Dataset records
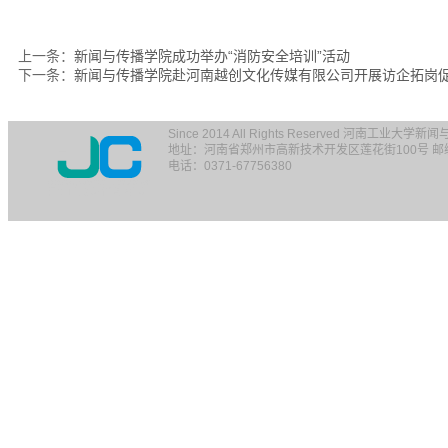
上一条：
新闻与传播学院成功举办“消防安全培训”活动
下一条：
新闻与传播学院赴河南越创文化传媒有限公司开展访企拓岗
Since 2014 All Rights Reserved 河南工业大学
地址：河南省郑州市高新技术开发区莲花街100号 邮编：
电话：0371-67756380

Your instructions => Transcribe every entry word for word, excluding images.

Response to the task =>
上一条：
新闻与传播学院成功举办“消防安全培训”活动
下一条：
新闻与传播学院赴河南越创文化传媒有限公司开展访企拓岗
Since 2014 All Rights Reserved 河南工业大学
地址：河南省郑州市高新技术开发区莲花街100号 邮编：
电话：0371-67756380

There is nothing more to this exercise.